17 January, 2017
We thought we’d start off 2017 with a post that combines the personal, professional and political, all rolled into one!
Last week CILIP, the professional body for libraries and information professionals, highlighted the role these fast diminishing public spaces play in supporting young people with mental health needs.
Often coverage of library closures, and the inspiring local groups protecting and taking them on, focuses on the power and importance of access to fiction books – the treasure trove of imagination, empathy and experience. That’s a part of the argument very close to our own hearts, as a team of bookworms, book bloggers and library campaigners ourselves.
But Nick Poole, head of CILIP, has cast an important light on the role of non-fiction books and information materials too – easy, free access to resources on anxiety, stress, exams and bullying, for example.
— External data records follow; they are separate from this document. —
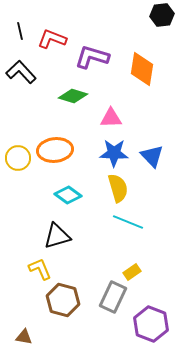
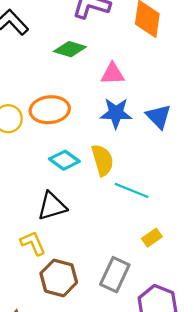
yellow semicircle: (118, 188) -> (102, 160), moved
yellow rectangle: (132, 272) -> (152, 238), moved

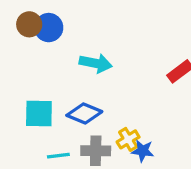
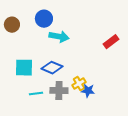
brown circle: (29, 24) -> (12, 25), moved
blue circle: (49, 28) -> (44, 19), moved

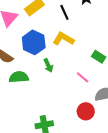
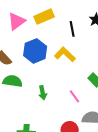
green arrow: (48, 65) -> (43, 93), moved

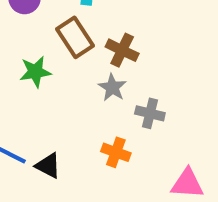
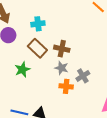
gray cross: (150, 113) -> (83, 76), turned -32
orange cross: (116, 152) -> (66, 86), moved

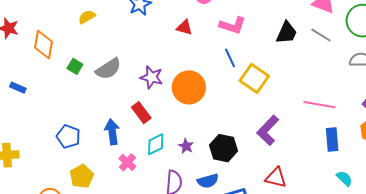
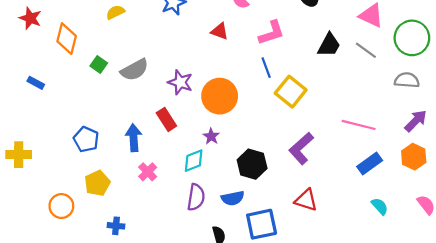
pink L-shape: (233, 25) -> (271, 33), turned -40
blue rectangle: (332, 139) -> (370, 163), turned 55
cyan diamond: (156, 144) -> (194, 161), moved
purple star: (186, 146) -> (211, 136), moved

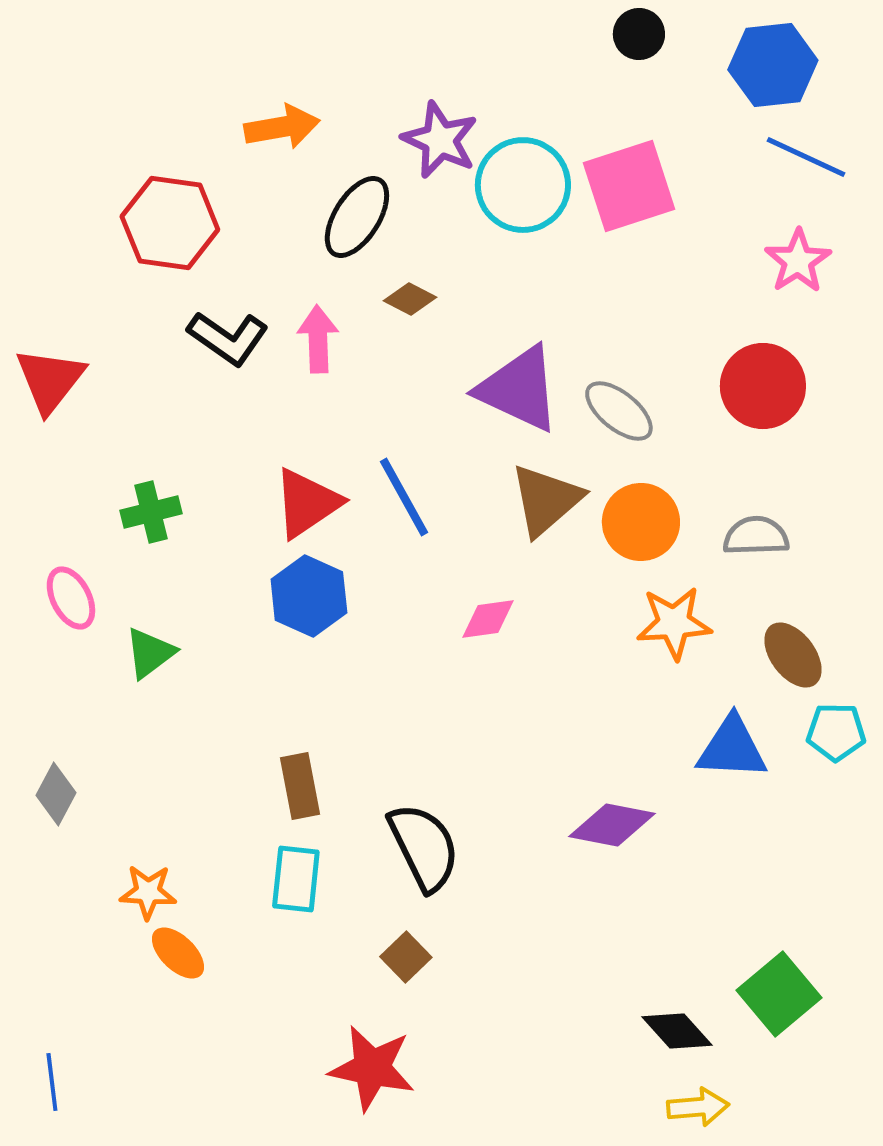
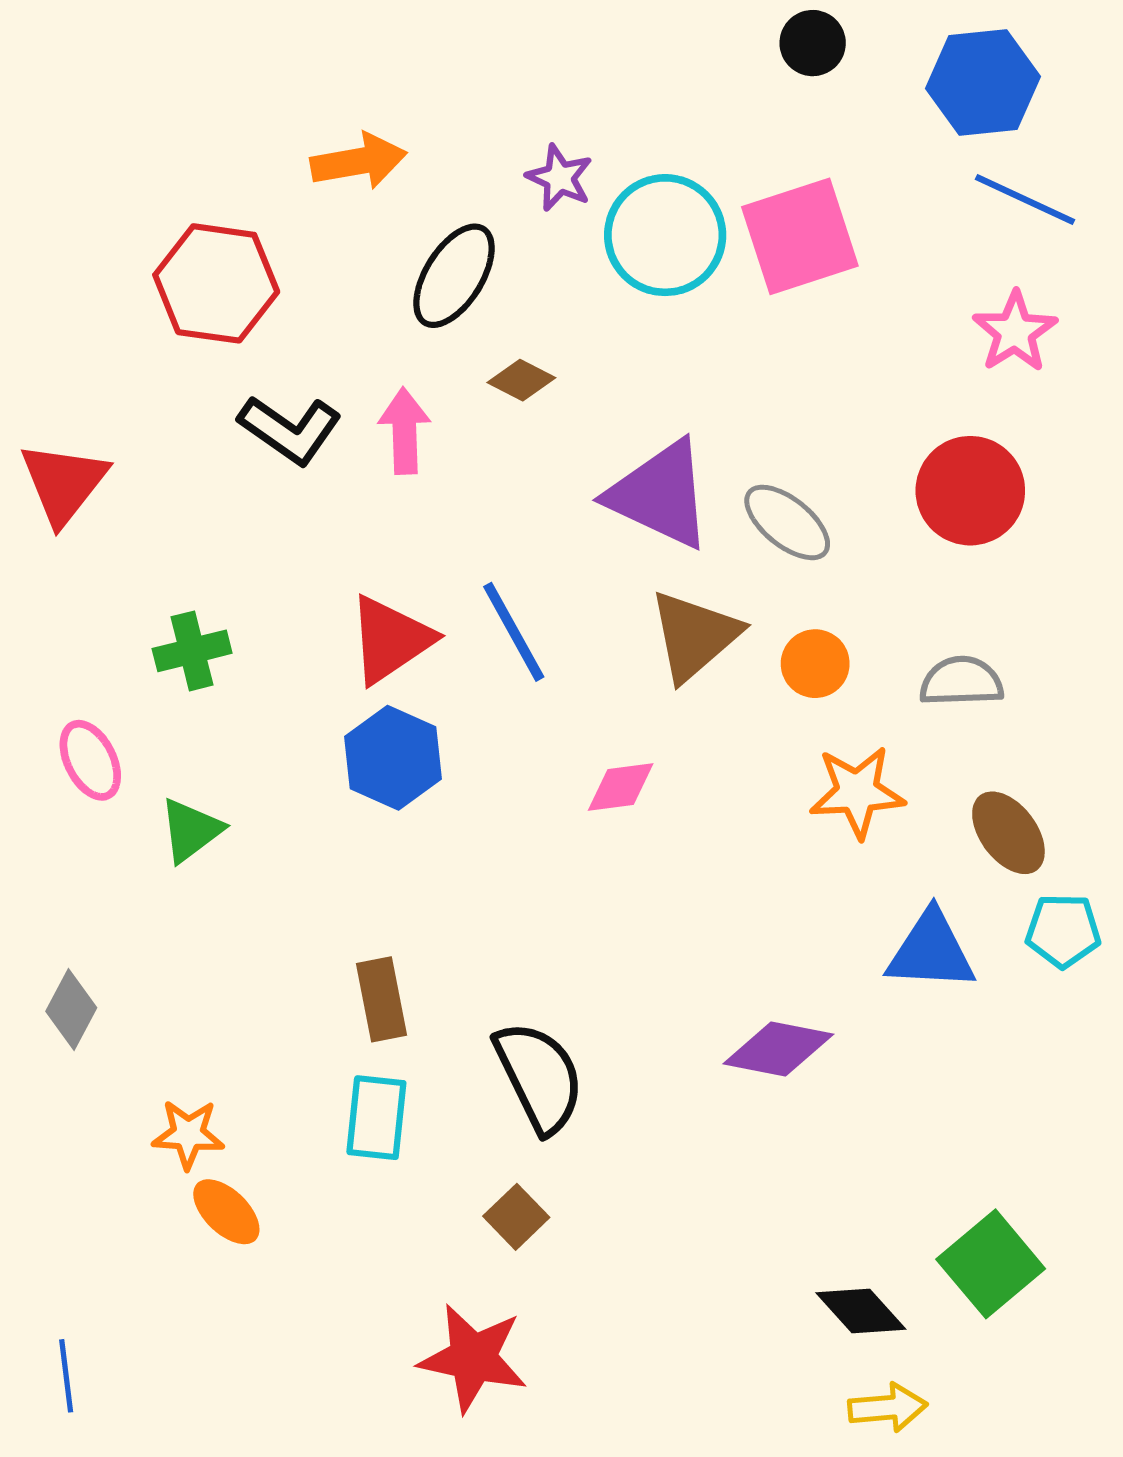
purple star: (440, 140) -> (560, 178), size x0.7
orange circle: (641, 522) -> (815, 664), size x0.7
Of course, there’s lots available on the internet, when sought out, but we all know the value of spotting something on a shelf that seems it was waiting there for us to find it. And the stories of libraries providing safe, calm spaces – refuges from whatever is troubling a young person in the outside world – cannot be overlooked.
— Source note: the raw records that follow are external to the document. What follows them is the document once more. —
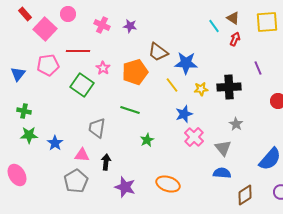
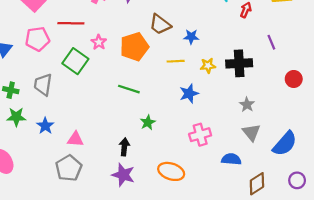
blue star: (186, 63) -> (191, 37), size x0.6
yellow line: (172, 85) -> (176, 61), turned -56
gray trapezoid: (97, 128) -> (43, 85), moved
pink cross: (194, 137) -> (200, 135), moved, turned 30
gray triangle: (223, 148) -> (251, 132), moved
black arrow: (106, 162) -> (124, 147), moved

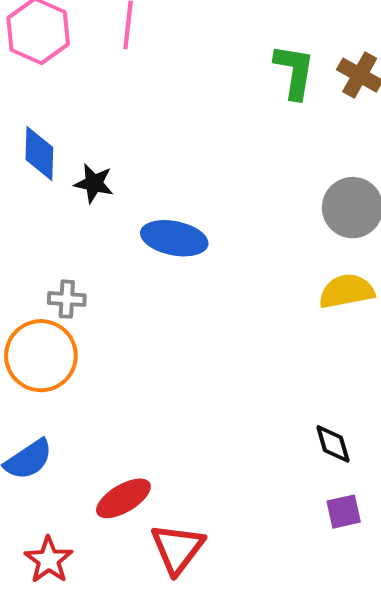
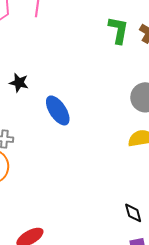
blue ellipse: (174, 238) -> (58, 110), turned 44

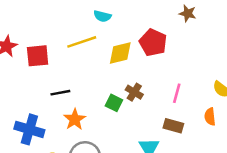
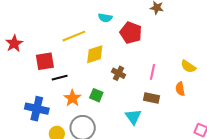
cyan semicircle: (102, 16) -> (105, 18), moved
yellow diamond: (120, 53) -> (95, 54), moved
red square: (38, 56) -> (45, 61), moved
green square: (114, 103) -> (96, 95), moved

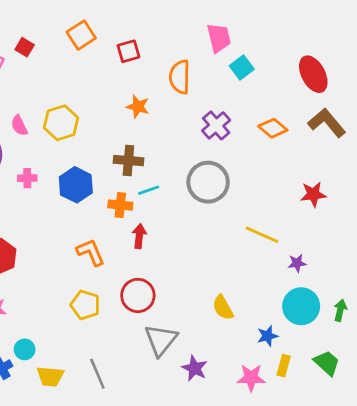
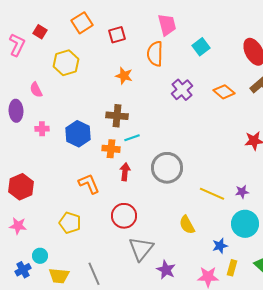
pink trapezoid: (219, 38) -> (167, 25), moved
yellow hexagon: (61, 123) -> (66, 63), moved
gray circle: (208, 182) -> (167, 168), moved
yellow line: (262, 235) -> (212, 194), moved
yellow pentagon: (85, 305) -> (70, 223), moved

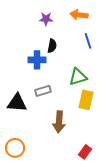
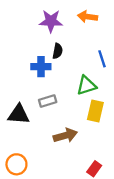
purple star: (46, 19) -> (51, 21), size x1.5
blue line: (88, 41) -> (102, 59), moved
brown arrow: (59, 122) -> (65, 135), turned -110

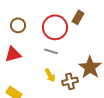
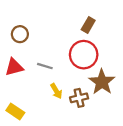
red circle: (55, 27) -> (84, 55), moved
gray line: (51, 51) -> (45, 66), moved

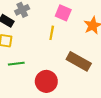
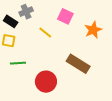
yellow line: (52, 33) -> (45, 33), moved, turned -64

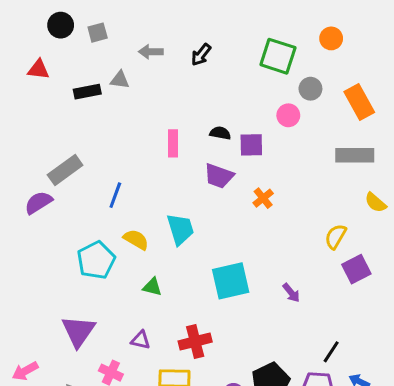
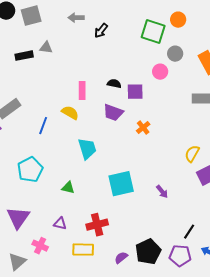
gray square: (98, 33) -> (31, 16), size x1.5
orange circle: (331, 38) -> (178, 20), moved
gray arrow: (151, 52) -> (76, 18), moved
yellow semicircle: (136, 239) -> (70, 113), moved

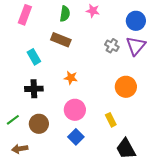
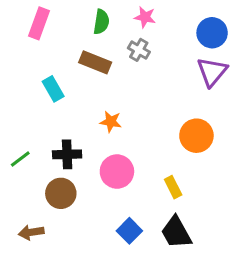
gray cross: (112, 46) -> (139, 50), moved
black cross: (34, 89) -> (67, 154), moved
green line: (13, 120) -> (20, 159), moved
blue square: (76, 137) -> (129, 231), moved
black trapezoid: (126, 149) -> (176, 232), moved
As Nick rightly points out, libraries in their many forms have, when not struck down by budget cuts, been leading the way in developing and hosting wellbeing initiatives – everything from yoga and mindfulness sessions, to the Reading Agency’s Reading Well Scheme, dedicated to children and young people, which shows how the internet and real-world spaces can work together to signpost and support.
There can be no doubting the continuing power and passion of the movement to protect libraries from short-sighted closure by admittedly highly-pressured councils – a movement uniting everyone from household names to first-time campaigners of all ages. Social media is proving a crucial weapon in the armoury of local and national groups alike, all the more important given the simultaneous cuts to local and regional newspapers. But this is a campaign which has to run and run, facing up to repeated closure attempts, often in small towns and villages where it can be difficult to cast a strong enough spotlight.
There is a huge communications challenge here, in maintaining and building national interest in the collective impact of what could otherwise risk being dismissed as ‘local issues’. Organisations such as CILIP, alongside projects like Speak Up for Libraries, Voices for the Library and the Library Campaign, need support in forming and sharing that national picture, and individual charities and interest groups must bring their collective weight behind these networks, without diluting the message, to make clear the full impact of these cuts on so many groups and issues – mental health among them.